* What is being asked: Write the entries out again exactly as they stand, but without the pictures.

*** Opening of Dataset entries ***

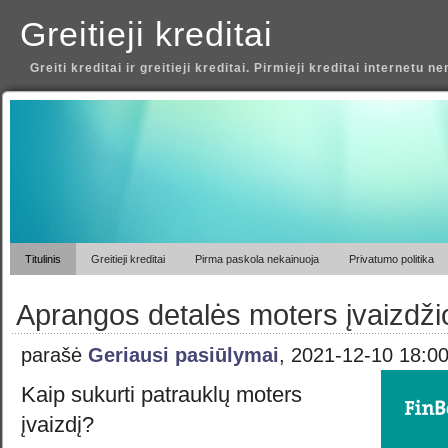
Greitieji kreditai
Greiti kreditai ir greitieji kreditai. Pirmieji kreditai internetu 
Titulinis
Greitieji kreditai
Pirma paskola nekainuoja
Privatumo politika
Aprangos detalės moters įvaizdži
parašė
Geriausi pasiūlymai
, 2021-12-10 18:0
Kaip sukurti patrauklų moters
įvaizdį?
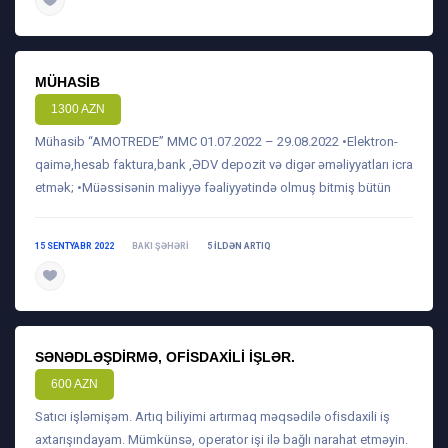
daha ətraflı
MÜHASIB
1300 AZN
Mühasib “AMOTREDE” MMC 01.07.2022 – 29.08.2022 •Elektron-
qaimə,hesab faktura,bank ,ƏDV depozit və digər əməliyyatları icra
etmək; •Müəssisənin maliyyə fəaliyyətində olmuş bitmiş bütün
15 SENTYABR 2022
BAKI ŞƏHƏRI
5 ILDƏN ARTIQ
daha ətraflı
SƏNƏDLƏŞDIRMƏ, OFISDAXILI IŞLƏR.
600 AZN
Satıcı işləmişəm. Artıq biliyimi artırmaq məqsədilə ofisdaxili iş
axtarışındayam. Mümkünsə, operator işi ilə bağlı narahat etməyin.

*** Close of Dataset entries ***

* Answer area:
Greitieji kreditai
Greiti kreditai ir greitieji kreditai. Pirmieji kreditai internetu 
Titulinis
Greitieji kreditai
Pirma paskola nekainuoja
Privatumo politika
Aprangos detalės moters įvaizdži
parašė
Geriausi pasiūlymai
, 2021-12-10 18:0
Kaip sukurti patrauklų moters
įvaizdį?
daha ətraflı
MÜHASIB
1300 AZN
Mühasib “AMOTREDE” MMC 01.07.2022 – 29.08.2022 •Elektron-
qaimə,hesab faktura,bank ,ƏDV depozit və digər əməliyyatları icra
etmək; •Müəssisənin maliyyə fəaliyyətində olmuş bitmiş bütün
15 SENTYABR 2022
BAKI ŞƏHƏRI
5 ILDƏN ARTIQ
daha ətraflı
SƏNƏDLƏŞDIRMƏ, OFISDAXILI IŞLƏR.
600 AZN
Satıcı işləmişəm. Artıq biliyimi artırmaq məqsədilə ofisdaxili iş
axtarışındayam. Mümkünsə, operator işi ilə bağlı narahat etməyin.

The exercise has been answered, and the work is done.